So there's three different kinds of neutrinos for the weak force, and there's three different
kinds of neutrinos for the masses, but those are not the same.
They're like a mixture of each other.
So if you imagine this like M1, M2, M3 are the three neutrino masses.
When you create an electron neutrino, it's not like it's M1.
It's some weird mixture of all the masses of the three neutrinos.
You mean some kind of weird quantum mixture.
Is that what you mean?
Yeah, it's a superposition. So you create an electron neutrino. It's a quantum superposition of the three different neutrino masses. When you create a muon neutrino, it's a different superposition of those masses. It's like having two different set of axes that are not aligned. It's like a rotation between your set of axes.
I guess maybe the question I have is, so there's three types of neutrinos, electron neon and tau neutrinos.
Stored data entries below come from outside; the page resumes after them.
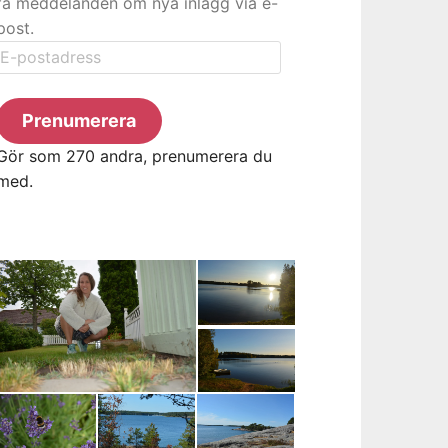
få meddelanden om nya inlägg via e-
post.
E-
postadress
Prenumerera
Gör som 270 andra, prenumerera du
med.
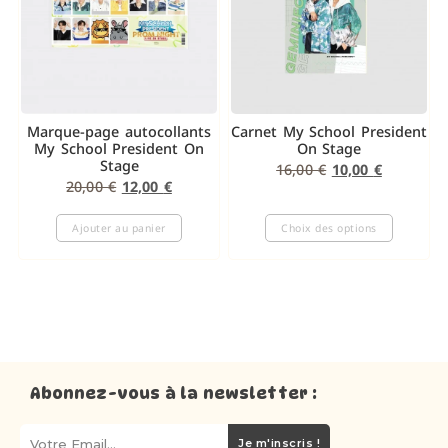
Marque-page autocollants
Carnet My School President
My School President On
On Stage
Stage
16,00
€
10,00
€
20,00
€
12,00
€
Ajouter au panier
Choix des options
Abonnez-vous à la newsletter :
Je m'inscris !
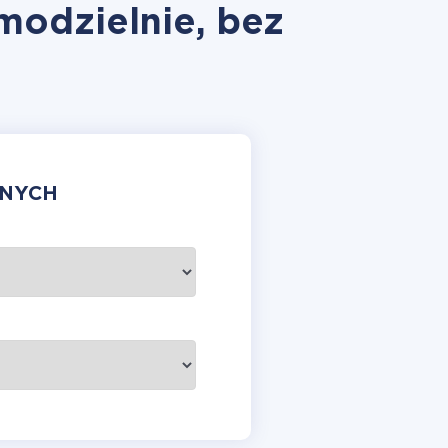
modzielnie, bez
ANYCH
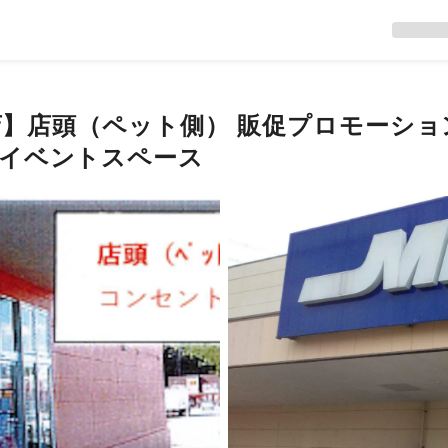
店】店頭（ペット側） 販促プロモーシ
イベントスペース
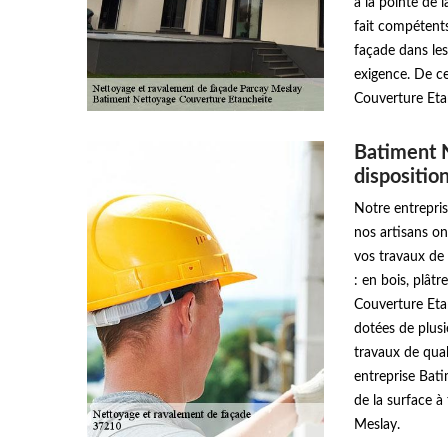
à la pointe de 
fait compétents
façade dans les
exigence. De ce
Couverture Eta
Batiment 
dispositio
Notre entrepri
nos artisans on
vos travaux de 
: en bois, plât
Couverture Etan
dotées de plusi
travaux de qual
entreprise Bat
de la surface à
Meslay.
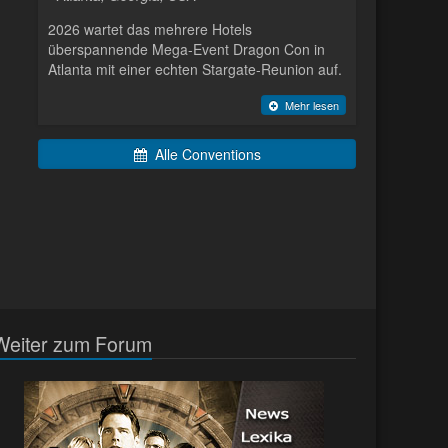
2026 wartet das mehrere Hotels
überspannende Mega-Event Dragon Con in
Atlanta mit einer echten Stargate-Reunion auf.
Mehr lesen
Alle Conventions
Weiter zum Forum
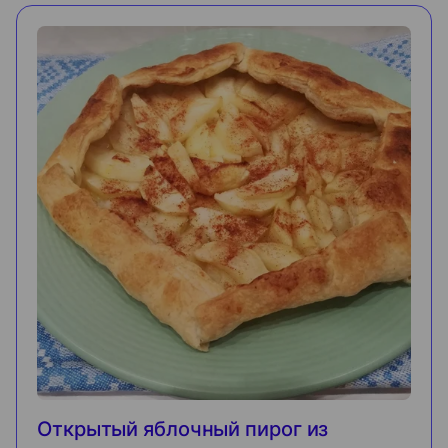
Открытый яблочный пирог из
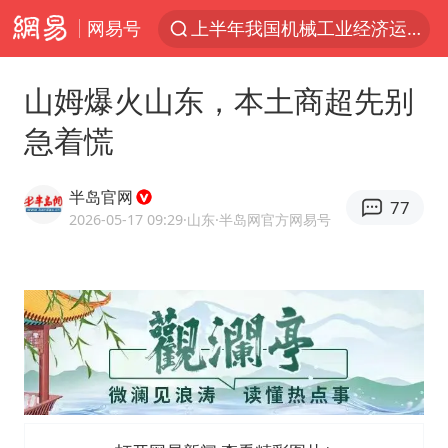
网易号
上半年我国机械工业经济运行稳中有进
佛山通报笔试前13被淘汰后5名进体检
山姆爆火山东，本土商超先别
方程豹钛9新车申报
急着慌
泰国枪击案凶手先杀祖父母后行凶
台风“白海豚”体型变大！环流面积接近13个浙江那么大
半岛官网
77
泰国校园枪击案死亡人数升至7人
2026-05-17 09:29
·山东
·半岛网官方网易号
河南回应带薪错峰休假通知引争议
国防部回应日本试射“战斧”导弹
国防部：中国军队坚决反制任何闹海挑衅图谋
四川宜宾市高县发生4.9级地震
江苏发布台风蓝色预警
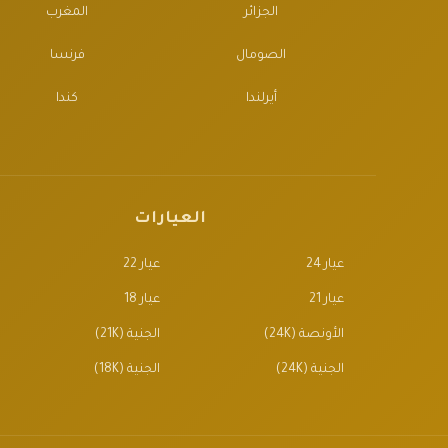
الجزائر
المغرب
الصومال
فرنسا
أيرلندا
كندا
العيارات
عيار 24
عيار 22
عيار 21
عيار 18
الأونصة (24K)
الجنية (21K)
الجنية (24K)
الجنية (18K)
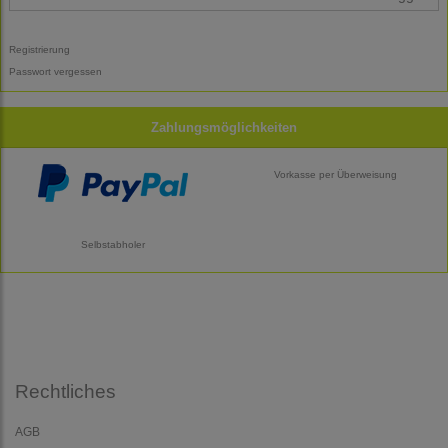
Registrierung
Passwort vergessen
Zahlungsmöglichkeiten
Vorkasse per Überweisung
Selbstabholer
Rechtliches
AGB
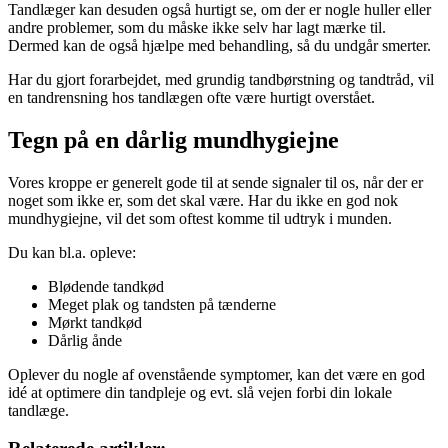
Tandlæger kan desuden også hurtigt se, om der er nogle huller eller
andre problemer, som du måske ikke selv har lagt mærke til.
Dermed kan de også hjælpe med behandling, så du undgår smerter.
Har du gjort forarbejdet, med grundig tandbørstning og tandtråd, vil
en tandrensning hos tandlægen ofte være hurtigt overstået.
Tegn på en dårlig mundhygiejne
Vores kroppe er generelt gode til at sende signaler til os, når der er
noget som ikke er, som det skal være. Har du ikke en god nok
mundhygiejne, vil det som oftest komme til udtryk i munden.
Du kan bl.a. opleve:
Blødende tandkød
Meget plak og tandsten på tænderne
Mørkt tandkød
Dårlig ånde
Oplever du nogle af ovenstående symptomer, kan det være en god
idé at optimere din tandpleje og evt. slå vejen forbi din lokale
tandlæge.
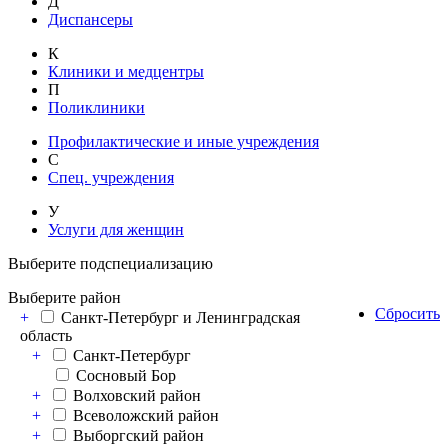
Д
Диспансеры
К
Клиники и медцентры
П
Поликлиники
Профилактические и иные учреждения
С
Спец. учреждения
У
Услуги для женщин
Выберите подспециализацию
Выберите район
Сбросить
+
Санкт-Петербург и Ленинградская
область
+
Санкт-Петербург
Сосновый Бор
+
Волховский район
+
Всеволожский район
+
Выборгский район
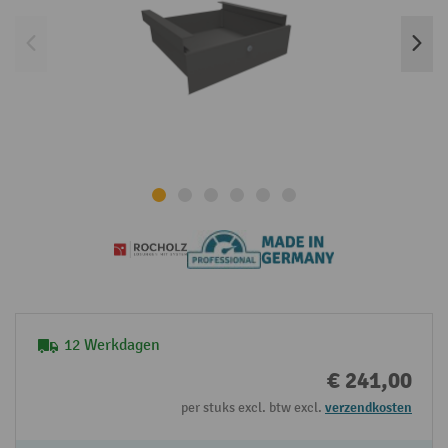
12 Werkdagen
€ 241,00
per stuks excl. btw excl.
verzendkosten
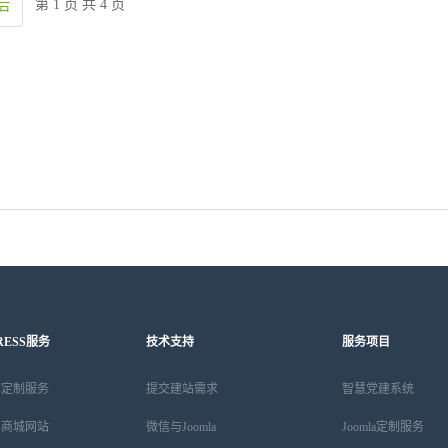
第 1 页 共 4 页
后
RESS服务
技术支持
服务项目
ess定制服务
提交建站需求
智慧党建系统
ess商城网站
微信与Joomla
Joomla定制服务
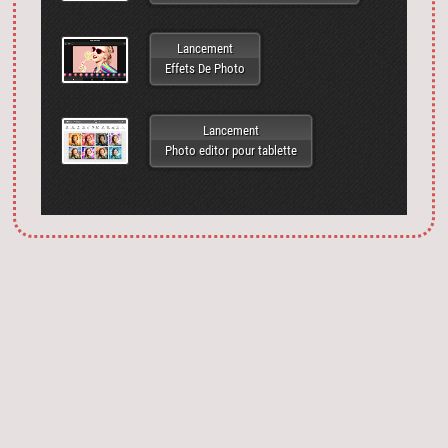
Lancement
Effets De Photo
Lancement
Photo editor pour tablette
Запустить фотошоп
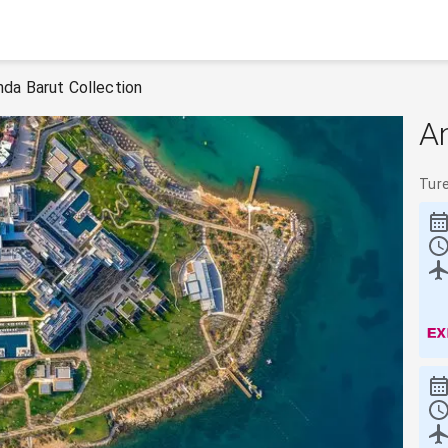
nda Barut Collection
An
Tur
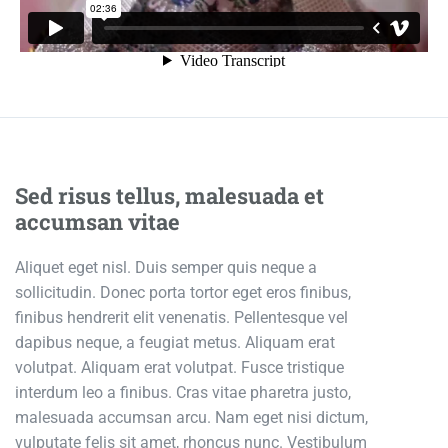
Sed risus tellus, malesuada et
accumsan vitae
Aliquet eget nisl. Duis semper quis neque a
sollicitudin. Donec porta tortor eget eros finibus,
finibus hendrerit elit venenatis. Pellentesque vel
dapibus neque, a feugiat metus. Aliquam erat
volutpat. Aliquam erat volutpat. Fusce tristique
interdum leo a finibus. Cras vitae pharetra justo,
malesuada accumsan arcu. Nam eget nisi dictum,
vulputate felis sit amet, rhoncus nunc. Vestibulum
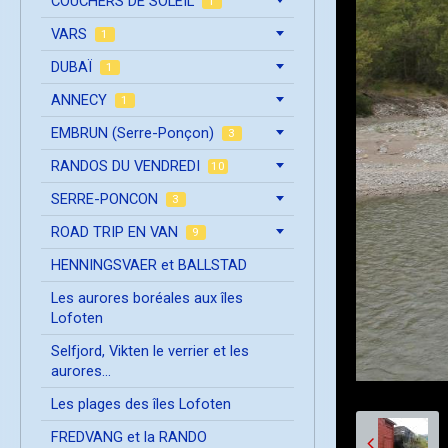
COUCHERS DE SOLEIL
1
VARS
1
DUBAÏ
1
ANNECY
1
EMBRUN (Serre-Ponçon)
3
RANDOS DU VENDREDI
10
SERRE-PONCON
3
ROAD TRIP EN VAN
9
HENNINGSVAER et BALLSTAD
Les aurores boréales aux îles
Lofoten
Selfjord, Vikten le verrier et les
aurores...
Les plages des îles Lofoten
FREDVANG et la RANDO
And the only difference between them is the mass?
The only difference between the electron, muon, and town neutrino is how they interact with the weak force.
Three different kinds of neutrinos is two different ways to break them down.
One is how do they interact with a weak force?
The other is what are their masses?
So you get two different ways to categorize the three neutrinos.
What do you mean how it interacts with the weak force?
Like it's probability of interaction or its strength of interaction?
What do you mean by that?
Like what it's made in association with?
Like if you make an electron, what kind of neutrino do you make?
Well, you make an electron neutrino.
If you make a tau, what kind of neutrino do you make?
You make a tau neutrino.
But if you already made it, does it matter?
Or does it matter in like what it can do later?
It matters in the accounting of the number of electrons or muons or taos in the universe, yeah.
But like if you just catch one in space, how do you know what it is?
Because you weren't there when it was made.
Yeah, good question.
Well, electron neutrino is more likely to make electrons.
And a muon neutrino will make a muon and a tau neutrino will interact and make a tau.
One of our neutrino experiments can see electrons.
It can also see muons and it can also see taos.
And so you can tell which kind of neutrino it was by how it interacts.
Does it create an electron?
Does it create a muon?
Does it create a tau?
What it can do in the future, kind of.
Yeah, what it can do in the future.
Because the universe keeps track of this accounting.
How many electrons are there?
How many muons are there?
How many taus are there?
But again, that's just one way to see these things.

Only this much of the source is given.